* _WHAT THIS TASK INVOLVES_
Show the lines below that contain the string "Christopher".

......

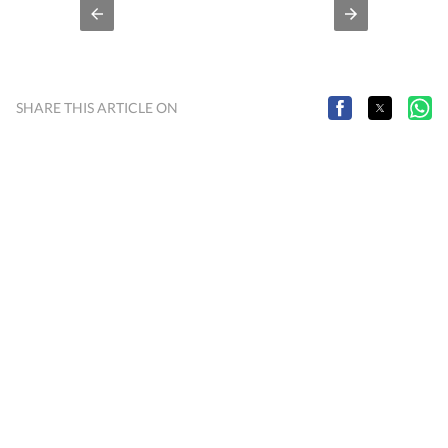
SHARE THIS ARTICLE ON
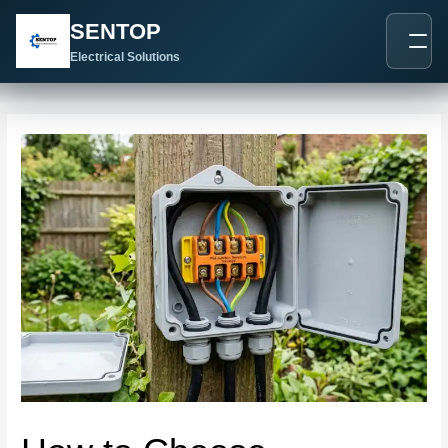
跳
Post
SENTOP
至
navigation
内
Electrical Solutions
容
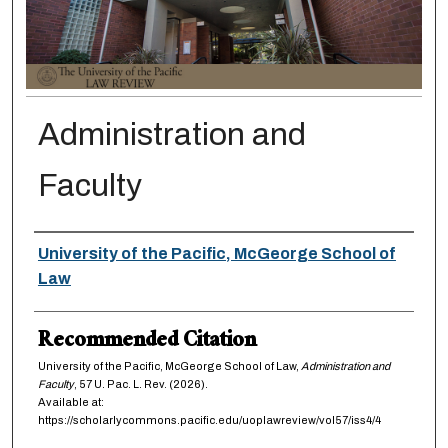
Administration and
Faculty
Authors
University of the Pacific, McGeorge School of
Law
Recommended Citation
University of the Pacific, McGeorge School of Law,
Administration and
Faculty
, 57
U. Pac. L. Rev.
(2026).
Available at:
https://scholarlycommons.pacific.edu/uoplawreview/vol57/iss4/4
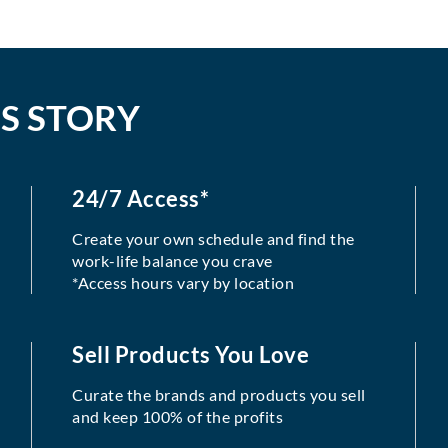
S STORY
24/7 Access*
Create your own schedule and find the
work-life balance you crave
*Access hours vary by location
Sell Products You Love
Curate the brands and products you sell
and keep 100% of the profits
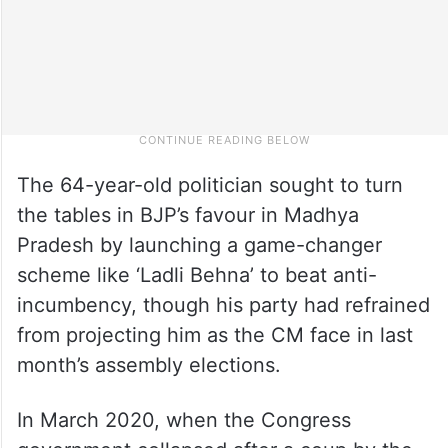
The 64-year-old politician sought to turn
the tables in BJP’s favour in Madhya
Pradesh by launching a game-changer
scheme like ‘Ladli Behna’ to beat anti-
incumbency, though his party had refrained
from projecting him as the CM face in last
month’s assembly elections.
In March 2020, when the Congress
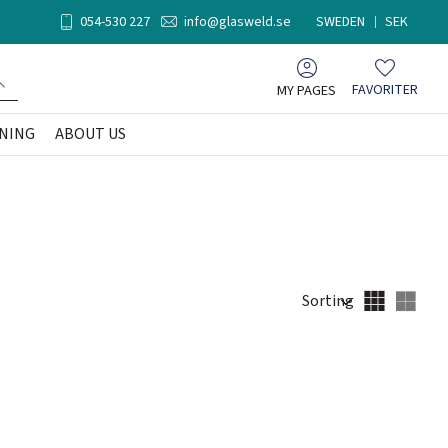
054-530 227
info@glasweld.se
SWEDEN
SEK
MY PAGES
FAVORITER
Favorites
NING
ABOUT US
Select sorting method
Sele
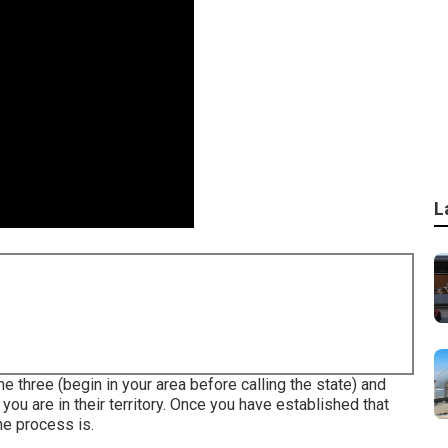
L
the three (begin in your area before calling the state) and
 you are in their territory. Once you have established that
the process is.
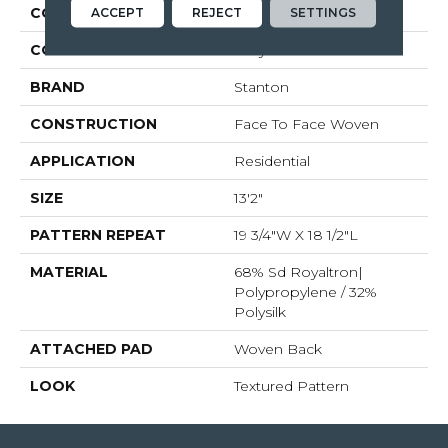
COLLECTION
Zobelle
ACCEPT
REJECT
SETTINGS
COLOR
Grey
BRAND
Stanton
CONSTRUCTION
Face To Face Woven
APPLICATION
Residential
SIZE
13'2"
PATTERN REPEAT
19 3/4"W X 18 1/2"L
MATERIAL
68% Sd Royaltron|
Polypropylene / 32%
Polysilk
ATTACHED PAD
Woven Back
LOOK
Textured Pattern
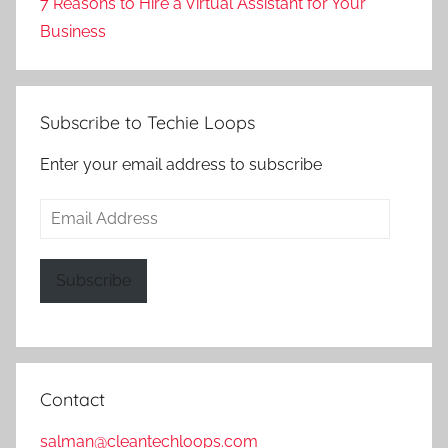
7 Reasons to Hire a Virtual Assistant for Your
Business
Subscribe to Techie Loops
Enter your email address to subscribe
Email
Address
Subscribe
Contact
salman@cleantechloops.com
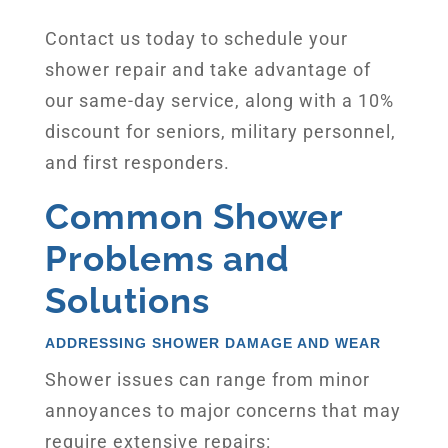
Contact us today to schedule your
shower repair and take advantage of
our same-day service, along with a 10%
discount for seniors, military personnel,
and first responders.
Common Shower
Problems and
Solutions
ADDRESSING SHOWER DAMAGE AND WEAR
Shower issues can range from minor
annoyances to major concerns that may
require extensive repairs:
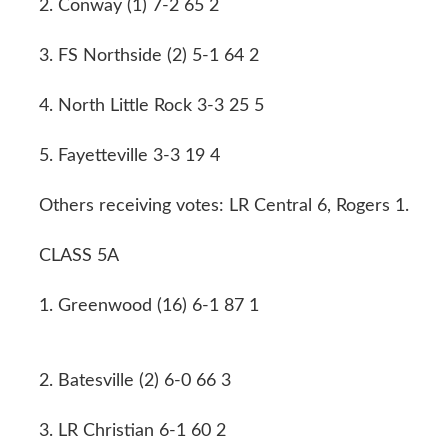
2. Conway (1) 7-2 65 2
3. FS Northside (2) 5-1 64 2
4. North Little Rock 3-3 25 5
5. Fayetteville 3-3 19 4
Others receiving votes: LR Central 6, Rogers 1.
CLASS 5A
1. Greenwood (16) 6-1 87 1
2. Batesville (2) 6-0 66 3
3. LR Christian 6-1 60 2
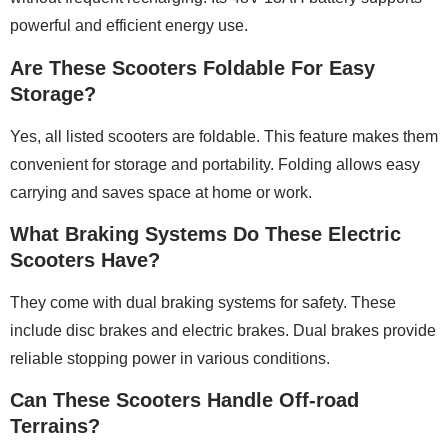
powerful and efficient energy use.
Are These Scooters Foldable For Easy
Storage?
Yes, all listed scooters are foldable. This feature makes them
convenient for storage and portability. Folding allows easy
carrying and saves space at home or work.
What Braking Systems Do These Electric
Scooters Have?
They come with dual braking systems for safety. These
include disc brakes and electric brakes. Dual brakes provide
reliable stopping power in various conditions.
Can These Scooters Handle Off-road
Terrains?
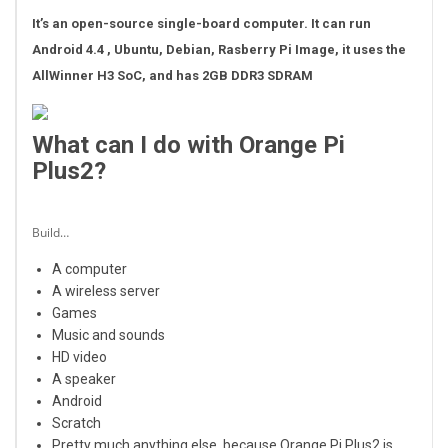
It’s an open-source single-board computer. It can run
Android 4.4 , Ubuntu, Debian, Rasberry Pi Image, it uses the
AllWinner H3 SoC, and has 2GB DDR3 SDRAM
What can I do with Orange Pi
Plus2?
Build…
A computer
A wireless server
Games
Music and sounds
HD video
A speaker
Android
Scratch
Pretty much anything else, because Orange Pi Plus2 is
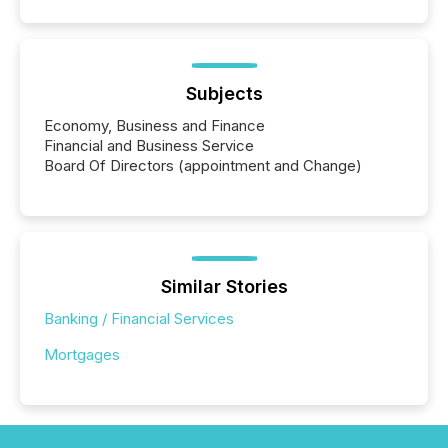
Subjects
Economy, Business and Finance
Financial and Business Service
Board Of Directors (appointment and Change)
Similar Stories
Banking / Financial Services
Mortgages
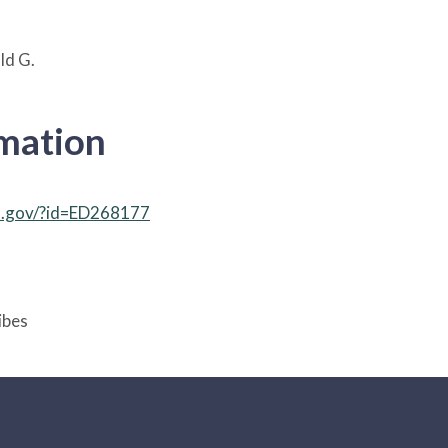
ld G.
rmation
ed.gov/?id=ED268177
ibes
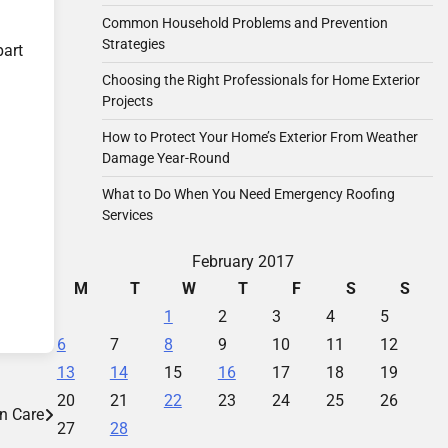
Common Household Problems and Prevention
Strategies
part
Choosing the Right Professionals for Home Exterior
Projects
How to Protect Your Home’s Exterior From Weather
Damage Year-Round
What to Do When You Need Emergency Roofing
Services
February 2017
M
T
W
T
F
S
S
1
2
3
4
5
6
7
8
9
10
11
12
13
14
15
16
17
18
19
20
21
22
23
24
25
26
n Care
27
28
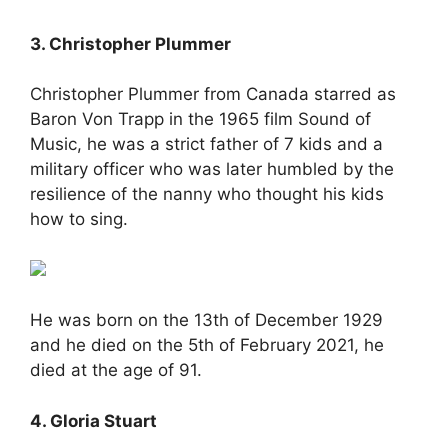
3. Christopher Plummer
Christopher Plummer from Canada starred as
Baron Von Trapp in the 1965 film Sound of
Music, he was a strict father of 7 kids and a
military officer who was later humbled by the
resilience of the nanny who thought his kids
how to sing.
He was born on the 13th of December 1929
and he died on the 5th of February 2021, he
died at the age of 91.
4. Gloria Stuart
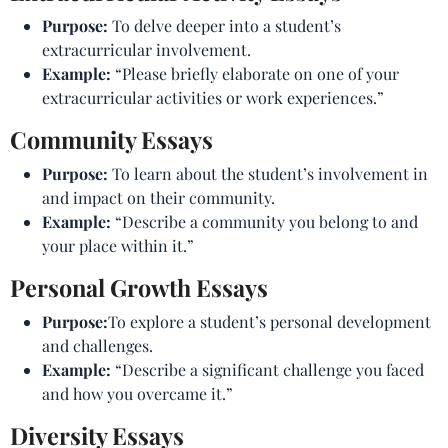
Purpose:
To delve deeper into a student’s
extracurricular involvement.
Example:
“Please briefly elaborate on one of your
extracurricular activities or work experiences.”
Community Essays
Purpose:
To learn about the student’s involvement in
and impact on their community.
Example:
“Describe a community you belong to and
your place within it.”
Personal Growth Essays
Purpose:
To explore a student’s personal development
and challenges.
Example:
“Describe a significant challenge you faced
and how you overcame it.”
Diversity Essays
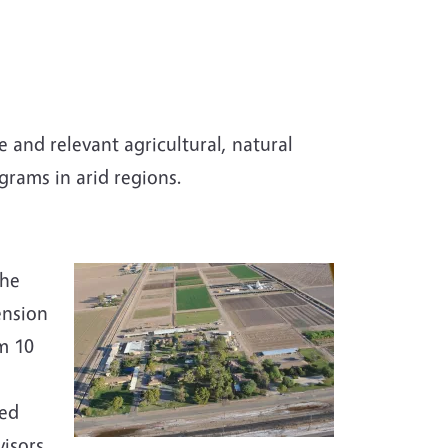
 and relevant agricultural, natural
rams in arid regions.
s
the
ension
m 10
ted
isors.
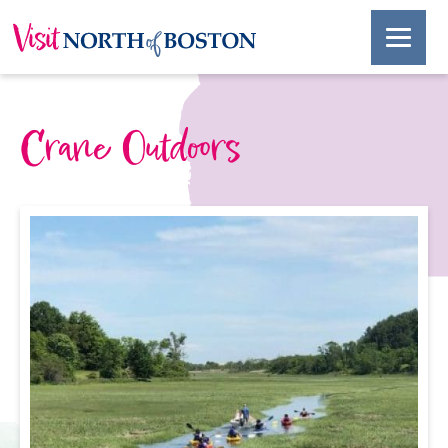
Crane Outdoors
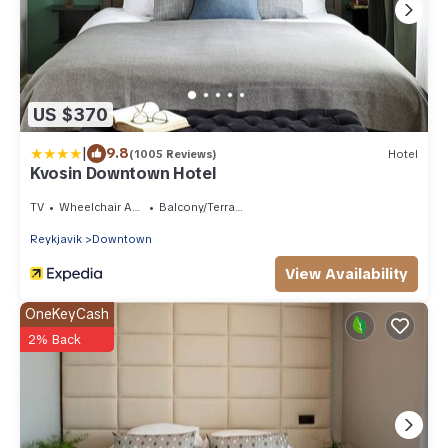
US $370
|
9.8
(1005 Reviews)
Hotel
Kvosin Downtown Hotel
TV
Wheelchair Accessible
Balcony/Terrace
Reykjavik
Downtown
View Availability
OneKeyCash
2% Back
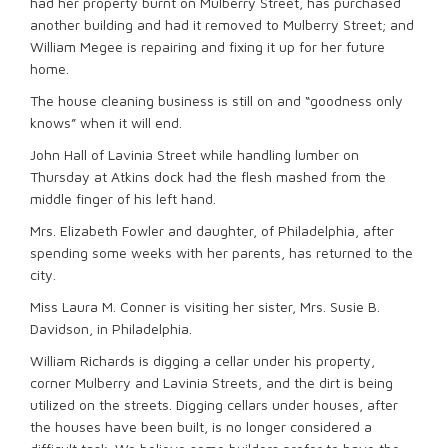
had her property burnt on Mulberry Street, has purchased
another building and had it removed to Mulberry Street; and
William Megee is repairing and fixing it up for her future
home.
The house cleaning business is still on and “goodness only
knows” when it will end.
John Hall of Lavinia Street while handling lumber on
Thursday at Atkins dock had the flesh mashed from the
middle finger of his left hand.
Mrs. Elizabeth Fowler and daughter, of Philadelphia, after
spending some weeks with her parents, has returned to the
city.
Miss Laura M. Conner is visiting her sister, Mrs. Susie B.
Davidson, in Philadelphia.
William Richards is digging a cellar under his property,
corner Mulberry and Lavinia Streets, and the dirt is being
utilized on the streets. Digging cellars under houses, after
the houses have been built, is no longer considered a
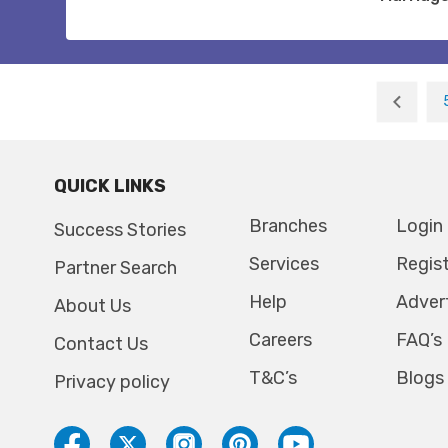
QUICK LINKS
Branches
Login
Success Stories
Services
Regis
Partner Search
Help
Adver
About Us
Careers
FAQ’s
Contact Us
T&C’s
Blogs
Privacy policy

......

* _SOLUTION TO THIS PROBLEM_
3. Christopher Plummer
Christopher Plummer from Canada starred as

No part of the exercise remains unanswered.